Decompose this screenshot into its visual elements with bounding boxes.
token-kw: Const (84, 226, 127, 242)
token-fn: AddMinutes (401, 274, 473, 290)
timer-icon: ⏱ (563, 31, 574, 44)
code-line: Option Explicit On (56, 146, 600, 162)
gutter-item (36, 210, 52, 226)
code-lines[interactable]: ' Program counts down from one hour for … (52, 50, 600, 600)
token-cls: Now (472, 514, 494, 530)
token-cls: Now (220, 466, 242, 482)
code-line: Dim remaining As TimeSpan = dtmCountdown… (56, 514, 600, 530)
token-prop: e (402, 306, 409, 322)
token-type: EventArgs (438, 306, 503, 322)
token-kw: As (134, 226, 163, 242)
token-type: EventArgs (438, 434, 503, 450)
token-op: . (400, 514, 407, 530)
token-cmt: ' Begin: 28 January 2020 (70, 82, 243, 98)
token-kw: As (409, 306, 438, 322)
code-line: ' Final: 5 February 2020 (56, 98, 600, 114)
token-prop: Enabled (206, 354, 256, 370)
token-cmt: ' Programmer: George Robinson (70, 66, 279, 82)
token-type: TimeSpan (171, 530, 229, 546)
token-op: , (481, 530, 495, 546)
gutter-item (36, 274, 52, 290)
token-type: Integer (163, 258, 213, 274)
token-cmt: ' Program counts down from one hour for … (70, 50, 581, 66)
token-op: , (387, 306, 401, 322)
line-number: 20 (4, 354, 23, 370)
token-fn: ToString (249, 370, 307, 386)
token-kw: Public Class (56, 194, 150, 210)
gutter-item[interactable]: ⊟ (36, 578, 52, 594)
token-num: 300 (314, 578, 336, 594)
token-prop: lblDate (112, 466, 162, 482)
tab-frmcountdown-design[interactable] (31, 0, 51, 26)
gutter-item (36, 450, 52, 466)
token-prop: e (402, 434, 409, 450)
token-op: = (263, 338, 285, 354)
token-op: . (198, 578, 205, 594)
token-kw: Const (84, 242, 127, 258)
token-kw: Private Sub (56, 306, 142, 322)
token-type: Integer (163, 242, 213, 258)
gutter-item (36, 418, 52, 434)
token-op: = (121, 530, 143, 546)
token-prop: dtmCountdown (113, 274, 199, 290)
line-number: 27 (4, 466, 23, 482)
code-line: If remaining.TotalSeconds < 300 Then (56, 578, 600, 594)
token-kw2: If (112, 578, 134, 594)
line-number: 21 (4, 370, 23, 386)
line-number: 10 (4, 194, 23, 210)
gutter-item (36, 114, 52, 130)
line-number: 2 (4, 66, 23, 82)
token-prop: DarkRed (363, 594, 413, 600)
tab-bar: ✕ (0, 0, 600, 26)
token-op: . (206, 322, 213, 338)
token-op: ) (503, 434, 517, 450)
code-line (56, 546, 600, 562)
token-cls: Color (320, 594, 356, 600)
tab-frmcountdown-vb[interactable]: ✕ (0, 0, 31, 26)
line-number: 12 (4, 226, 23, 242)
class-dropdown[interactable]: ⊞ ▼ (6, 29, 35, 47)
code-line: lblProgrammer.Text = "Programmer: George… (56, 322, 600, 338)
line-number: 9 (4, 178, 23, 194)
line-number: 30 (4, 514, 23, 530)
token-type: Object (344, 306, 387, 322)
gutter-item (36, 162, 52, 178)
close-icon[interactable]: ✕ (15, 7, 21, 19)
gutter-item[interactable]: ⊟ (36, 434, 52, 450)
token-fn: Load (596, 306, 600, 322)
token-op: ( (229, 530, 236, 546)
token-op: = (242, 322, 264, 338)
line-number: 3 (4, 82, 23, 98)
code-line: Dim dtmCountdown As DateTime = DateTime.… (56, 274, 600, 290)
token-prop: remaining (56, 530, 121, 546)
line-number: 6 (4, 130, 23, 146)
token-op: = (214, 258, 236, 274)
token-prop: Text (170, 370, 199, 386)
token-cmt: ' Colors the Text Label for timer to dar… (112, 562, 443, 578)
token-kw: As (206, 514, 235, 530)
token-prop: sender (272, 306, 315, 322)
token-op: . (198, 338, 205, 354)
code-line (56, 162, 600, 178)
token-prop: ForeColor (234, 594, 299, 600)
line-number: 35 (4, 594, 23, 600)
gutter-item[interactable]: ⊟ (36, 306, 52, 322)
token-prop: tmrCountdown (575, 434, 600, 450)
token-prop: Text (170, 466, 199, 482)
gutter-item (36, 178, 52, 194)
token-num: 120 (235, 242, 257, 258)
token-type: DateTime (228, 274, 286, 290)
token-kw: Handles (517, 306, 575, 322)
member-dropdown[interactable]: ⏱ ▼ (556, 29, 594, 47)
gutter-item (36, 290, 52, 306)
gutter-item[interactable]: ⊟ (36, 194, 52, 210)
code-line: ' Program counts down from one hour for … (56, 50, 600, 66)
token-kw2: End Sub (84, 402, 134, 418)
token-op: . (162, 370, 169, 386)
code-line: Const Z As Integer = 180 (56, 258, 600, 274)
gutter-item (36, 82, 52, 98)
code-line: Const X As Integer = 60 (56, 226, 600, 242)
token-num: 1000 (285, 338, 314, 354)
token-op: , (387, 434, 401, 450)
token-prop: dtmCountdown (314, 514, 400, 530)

____

Lines containing the string "Integer" are the ones to copy from the entries above.

token-type: Integer (163, 258, 213, 274)
token-type: Integer (163, 242, 213, 258)
code-line: Const Z As Integer = 180 (56, 258, 600, 274)
code-line: Const X As Integer = 60 (56, 226, 600, 242)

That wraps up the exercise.